Singleton, a founding member, trumpeter and singer in Ranky Tanky, a Charleston-based quintet, had always wanted to pursue a career in music. The 1994 music performance graduate was active on campus in the Marching 101 Band, Symphonic and Jazz Band, Phi Mu Alpha Sinfonia Fraternity of America, Kappa Kappa Psi, National Honorary Band Fraternity and Omega Psi Phi Fraternity, Incorporated.
As a student, Singleton seized opportunities to perfect his musical talents and performance skills. He performed at events across campus and often shared the stage with the Henderson Davis Players and competed in the Bulldog Apollo.
“During my years at SC State, I realized that we were go-getters. We watched performance videos, recorded them and memorized them. We wanted to be great,” said Singleton.
As time progressed, his professors began to ask him to perform at gigs in the community and with a larger audience.
“My professors worked to get me in gigs. I remember playing with Ruby Dee, Roscoe Lee Browne and Broadway star, Nikki Grant during a poetry event,” said Singleton.
He also recalls being in jazz band rehearsal one afternoon when members of the legendary Count Bassie Band joined rehearsal and provided the students with advice and musical insight.
“I was very fortunate to be a student and to be surrounded by an influential group of people. Our professors provided us with opportunities that I probably wouldn’t have experienced at any other school,” Singleton continued.
After graduating, Singleton continued his education. In the late 90s, he, Quentin Baxter, Kevin Hamilton and Clay Ross formed the Charleston jazz quartet, The Gradual Lean. After the group parted ways to pursue solo careers, Singleton found himself in the classroom as a music education teacher. Although teaching was fulfilling for him, after seven years, he wanted a career change and performing was, and still is, his true passion.
The group reunited and brought on vocalist, Quiana Parler to form Ranky Tanky. Loosely translated in Gullah, Ranky Tanky means, “work it” or “get funky.” The band is known for its distinctive sound and musical influences, which are inspired by Gullah culture, the Lowcountry and the Sea Islands.
Ranky Tanky’s jazz-influenced arrangements incorporate traditional spirituals, dance music and children’s rhymes.
The band has toured across the United States, internationally and has been featured on “The Today Show” and NPR. Their 2017 self-titled debut album topped the Billboard, iTunes and Amazon jazz charts.
In 2020, the band is making GRAMMY history by being the first-ever Gullah album to receive a nomination. Ranky Tanky is nominated in the “Best Regional Roots Music Album” category for its second full-length album “Good Time.”
The band is currently touring throughout the U.S., Germany and Finland. With all of the traveling, accolades and performing, Singleton reflects on his experiences thus far and is thankful for his SC State experience.

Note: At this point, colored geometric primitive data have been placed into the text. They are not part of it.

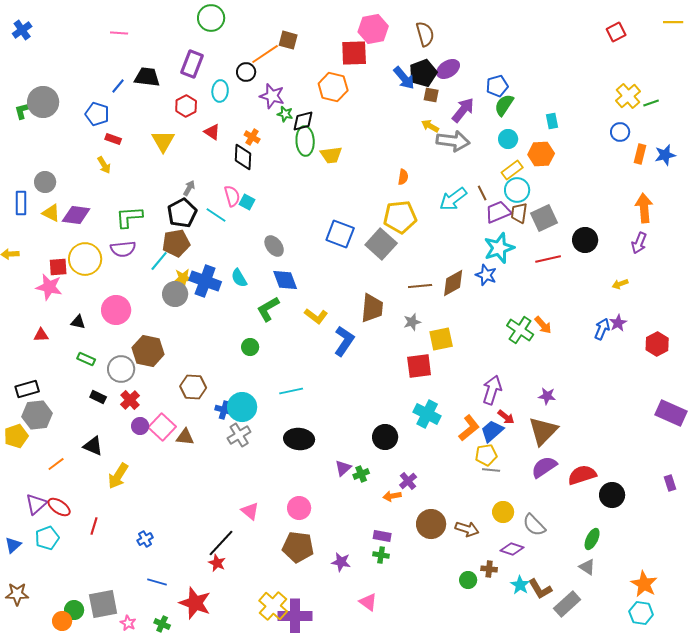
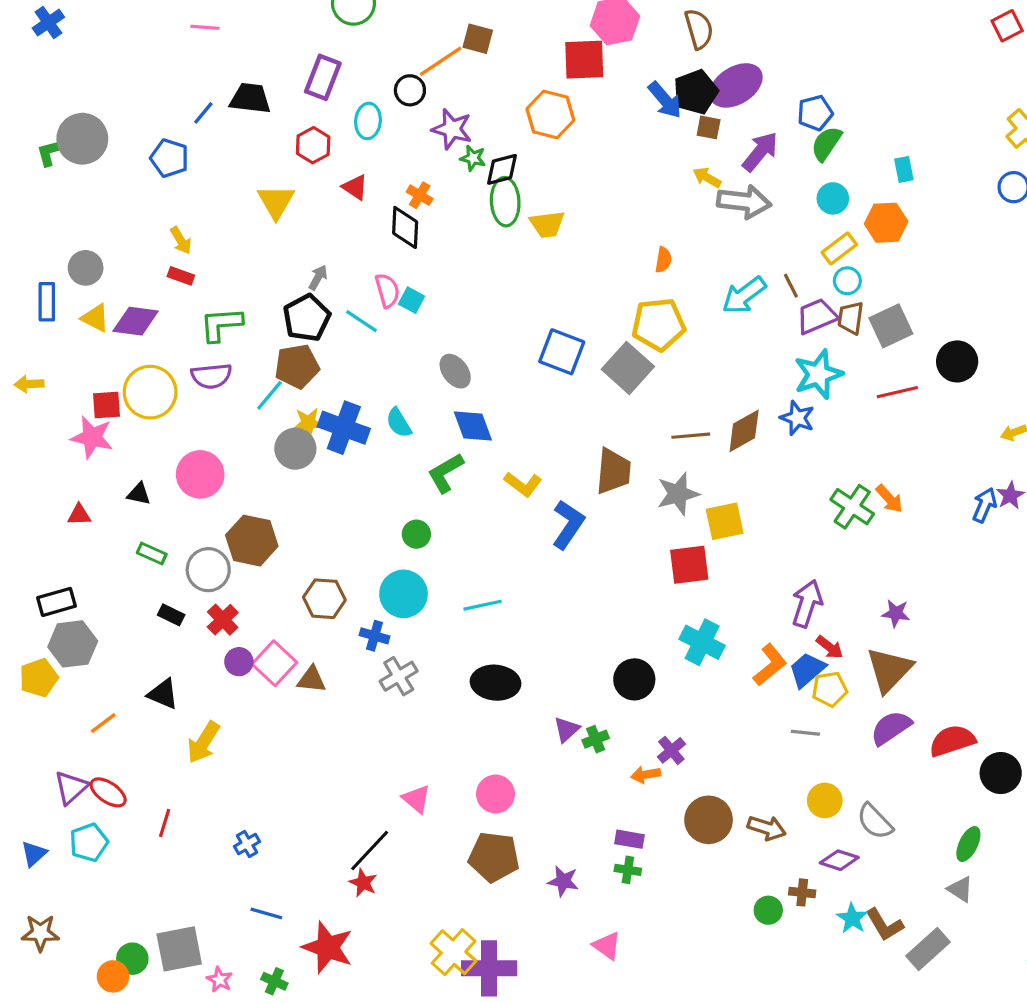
purple ellipse: (448, 69) -> (736, 85), size x1.4
red rectangle: (113, 139) -> (181, 276), moved
cyan circle: (517, 190) -> (847, 281), size x0.7
gray star: (412, 322) -> (678, 494), size x1.5
cyan circle: (242, 407) -> (404, 594), moved
yellow pentagon: (486, 455) -> (830, 689), moved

“I look at all of the experiences that I’ve had traveling and meeting artists as an HBCU student, and as a professional, I find myself going back to those memories performing on campus. I know that those experiences prepared me for where I am today,” Singleton said.
The 62nd Annual GRAMMY Awards will be broadcast live on Sunday, Jan. 26, at 8 p.m. Eastern Standard Time and at 5 p.m. Pacific Standard Time on CBS. Ranky Tanky’s nomination category will be announced earlier Sunday during a private luncheon.